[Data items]
..........
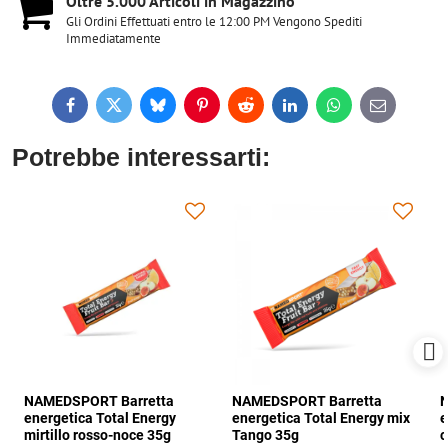
Oltre 5​.000 Articoli in Magazzino
Gli Ordini Effettuati entro le 12:00 PM Vengono Spediti
Immediatamente
Facebook
Twitter
Bluesky
Pinterest
Reddit
LinkedIn
WhatsApp
E-
mail
Potrebbe interessarti:
NAMEDSPORT Barretta
NAMEDSPORT Barretta
N
energetica Total Energy
energetica Total Energy mix
e
mirtillo rosso-noce 35g
Tango 35g
c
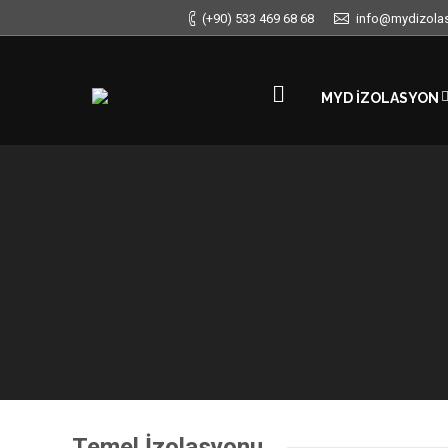
(+90) 533 469 68 68
info@mydizola
MYD İZOLASYON
Temel İzolasyonu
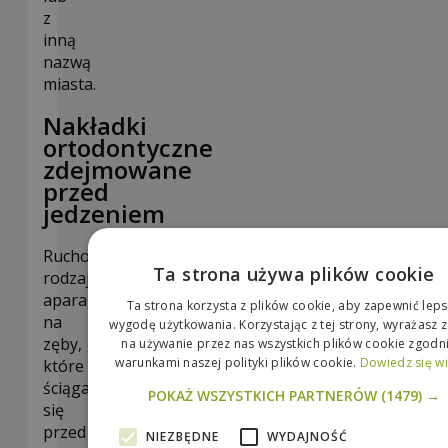
z
inną
nazwą
miasta.
Nakładki
ortodontyczne
zdejmowane
przed
jedzeniem
Ruchome
Ta strona używa plików cookie
rodzaje
aparatów
Ta strona korzysta z plików cookie, aby zapewnić lep
na
wygodę użytkowania. Korzystając z tej strony, wyrażasz 
zęby,
na używanie przez nas wszystkich plików cookie zgodni
warunkami naszej polityki plików cookie.
Dowiedz się wi
które
ściąga
POKAŻ WSZYSTKICH PARTNERÓW
(1479) →
się
przed
NIEZBĘDNE
WYDAJNOŚĆ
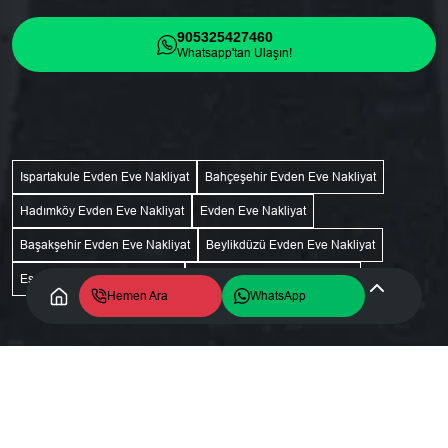
905325427460
Whatsapp'tan Ulaşın!
Ispartakule Evden Eve Nakliyat
Bahçeşehir Evden Eve Nakliyat
Hadımköy Evden Eve Nakliyat
Evden Eve Nakliyat
Başakşehir Evden Eve Nakliyat
Beylikdüzü Evden Eve Nakliyat
Esenyurt Evden Eve Nakliyat
Esenkent Evden Eve Nakliyat
Hemen Ara
WhatsApp
Copyright © 2024 - 2026
Yiğit Efe Nakliyat
All rights reserved.
Gizlilik Politikası
Ceviz Bilişim
Web Tasarım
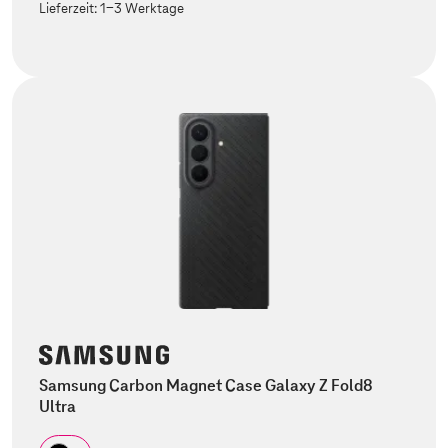
Lieferzeit:
1-3 Werktage
Samsung Carbon Magnet Case Galaxy Z Fold8
Ultra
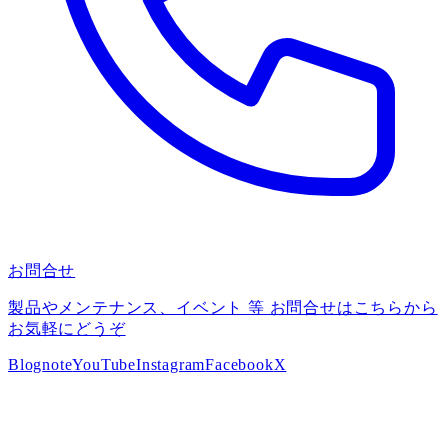
お問合せ
製品やメンテナンス、イベント 等 お問合せはこちらから
お気軽にどうぞ
Blog
note
YouTube
Instagram
Facebook
X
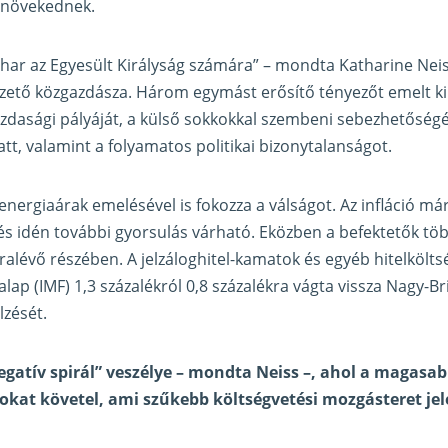
 növekednek.
vihar az Egyesült Királyság számára” – mondta Katharine Nei
zető közgazdásza. Három egymást erősítő tényezőt emelt ki
azdasági pályáját, a külső sokkokkal szembeni sebezhetőségét
tt, valamint a folyamatos politikai bizonytalanságot.
 energiaárak emelésével is fokozza a válságot. Az infláció má
 és idén további gyorsulás várható. Eközben a befektetők 
ralévő részében. A jelzáloghitel-kamatok és egyéb hitelkölt
ap (IMF) 1,3 százalékról 0,8 százalékra vágta vissza Nagy-Br
lzését.
egatív spirál” veszélye – mondta Neiss –, ahol a magasab
at követel, ami szűkebb költségvetési mozgásteret jel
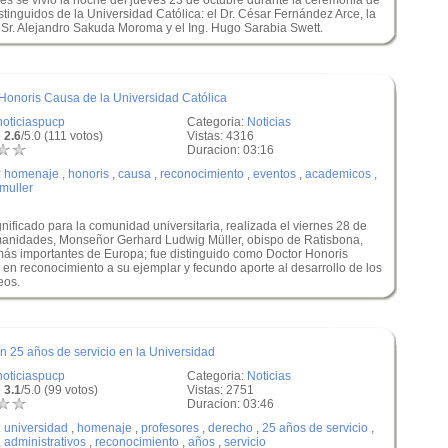
 se vivió la noche del jueves 23 de octubre durante la ceremonia de
inguidos de la Universidad Católica: el Dr. César Fernández Arce, la
l Sr. Alejandro Sakuda Moroma y el Ing. Hugo Sarabia Swett.
Honoris Causa de la Universidad Católica
noticiaspucp
Categoria:
Noticias
 2.6
/5.0 (111 votos)
Vistas: 4316
Duracion: 03:16
:
homenaje
,
honoris
,
causa
,
reconocimiento
,
eventos
,
academicos
,
muller
ificado para la comunidad universitaria, realizada el viernes 28 de
manidades, Monseñor Gerhard Ludwig Müller, obispo de Ratisbona,
más importantes de Europa; fue distinguido como Doctor Honoris
en reconocimiento a su ejemplar y fecundo aporte al desarrollo de los
eos.
 25 años de servicio en la Universidad
noticiaspucp
Categoria:
Noticias
 3.1
/5.0 (99 votos)
Vistas: 2751
Duracion: 03:46
:
universidad
,
homenaje
,
profesores
,
derecho
,
25 años de servicio
,
,
administrativos
,
reconocimiento
,
años
,
servicio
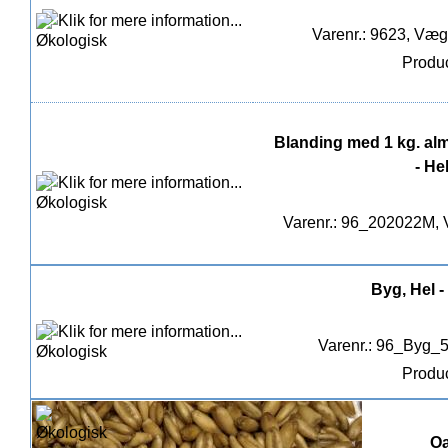
Varenr.: 9623, Vægt
Produc
Blanding med 1 kg. alm
- He
Varenr.: 96_202022M, V
Byg, Hel -
Varenr.: 96_Byg_5
Produc
Oa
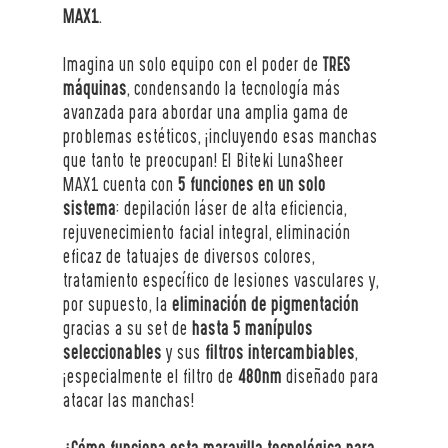
MAX1
.
Imagina un solo equipo con el poder de 
TRES 
máquinas
, condensando la tecnología más 
avanzada para abordar una amplia gama de 
problemas estéticos, ¡incluyendo esas manchas 
que tanto te preocupan! El Biteki LunaSheer 
MAX1 cuenta con 
5 funciones en un solo 
sistema
: depilación láser de alta eficiencia, 
rejuvenecimiento facial integral, eliminación 
eficaz de tatuajes de diversos colores, 
tratamiento específico de lesiones vasculares y, 
por supuesto, la 
eliminación de pigmentación
gracias a su set de 
hasta 5 manípulos 
seleccionables
 y sus 
filtros intercambiables
, 
¡especialmente el filtro de 
480nm
 diseñado para 
atacar las manchas!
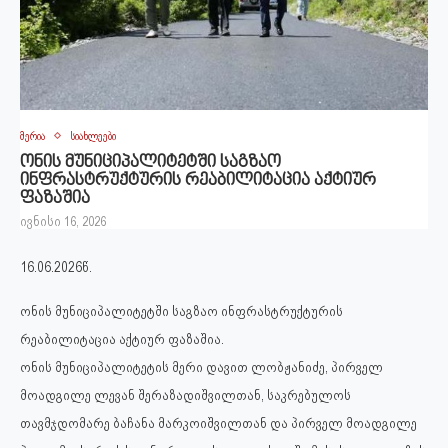
მერია
სიახლეები
ონის მუნიციპალიტეტში საგზაო
ინფრასტრუქტურის რეაბილიტაცია აქტიურ
ფაზაშია
ივნისი 16, 2026
16.06.2026წ.
ონის მუნიციპალიტეტში საგზაო ინფრასტრუქტურის
რეაბილიტაცია აქტიურ ფაზაშია.
ონის მუნიციპალიტეტის მერი დავით ლობჟანიძე, პირველ
მოადგილე ლევან შერაზადიშვილთან, საკრებულოს
თავმჯდომარე ბაჩანა მარკოიშვილთან და პირველ მოადგილე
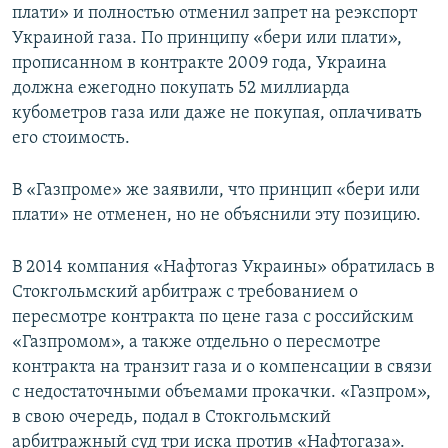
плати» и полностью отменил запрет на реэкспорт
Украиной газа. По принципу «бери или плати»,
прописанном в контракте 2009 года, Украина
должна ежегодно покупать 52 миллиарда
кубометров газа или даже не покупая, оплачивать
его стоимость.
В «Газпроме» же заявили, что принцип «бери или
плати» не отменен, но не объяснили эту позицию.
В 2014 компания «Нафтогаз Украины» обратилась в
Стокгольмский арбитраж с требованием о
пересмотре контракта по цене газа с российским
«Газпромом», а также отдельно о пересмотре
контракта на транзит газа и о компенсации в связи
с недостаточными объемами прокачки. «Газпром»,
в свою очередь, подал в Стокгольмский
арбитражный суд три иска против «Нафтогаза».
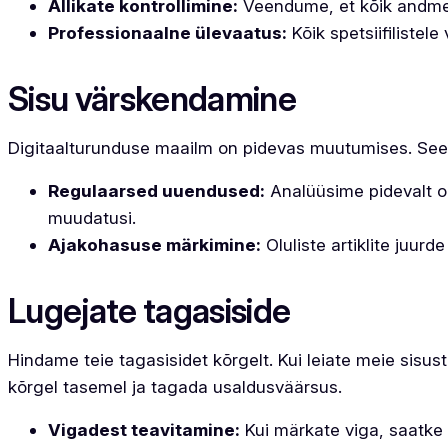
Allikate kontrollimine:
Veendume, et kõik andmed 
Professionaalne ülevaatus:
Kõik spetsiifilistel
Sisu värskendamine
Digitaalturunduse maailm on pidevas muutumises. Seepä
Regulaarsed uuendused:
Analüüsime pidevalt om
muudatusi.
Ajakohasuse märkimine:
Oluliste artiklite juurd
Lugejate tagasiside
Hindame teie tagasisidet kõrgelt. Kui leiate meie sisu
kõrgel tasemel ja tagada usaldusväärsus.
Vigadest teavitamine:
Kui märkate viga, saatke p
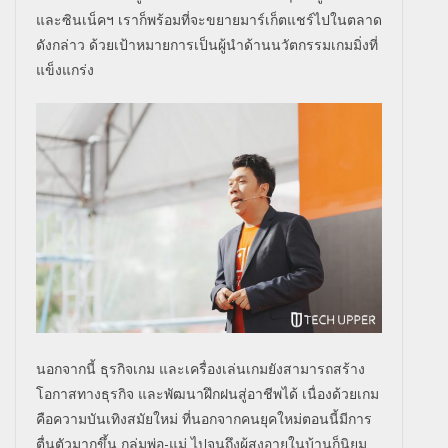
และซินเน็คฯ เราก็พร้อมที่จะขยายมาร์เก็ตแชร์ไปในตลาด
ดังกล่าว ด้วยเป้าหมายการเป็นผู้นำด้านนวัตกรรมเกมมิ่งที่
แข็งแกร่ง
นอกจากนี้ ธุรกิจเกม และเครื่องเล่นเกมยังสามารถสร้าง
โอกาสทางธุรกิจ และพัฒนาฝึกฝนสู่อาชีพได้ เนื่องด้วยเกม
คือความบันเทิงสมัยใหม่ ที่นอกจากคนยุคใหม่ตอนนี้มีการ
ตื่นตัวมากขึ้น กลุ่มพ่อ-แม่ ไปจนถึงผู้สูงอายุในบ้านก็นิยม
..........
▸ **PROBLEM TO WORK ON**: Quote verbatim the line containing "นอกจากนี้ ธุรกิจเกม และเครื่องเล่นเกมยังสามารถสร้าง" and every line after it through the end of the records above.

▸ **RESPONSE AREA**:
นอกจากนี้ ธุรกิจเกม และเครื่องเล่นเกมยังสามารถสร้าง
โอกาสทางธุรกิจ และพัฒนาฝึกฝนสู่อาชีพได้ เนื่องด้วยเกม
คือความบันเทิงสมัยใหม่ ที่นอกจากคนยุคใหม่ตอนนี้มีการ
ตื่นตัวมากขึ้น กลุ่มพ่อ-แม่ ไปจนถึงผู้สูงอายุในบ้านก็นิยม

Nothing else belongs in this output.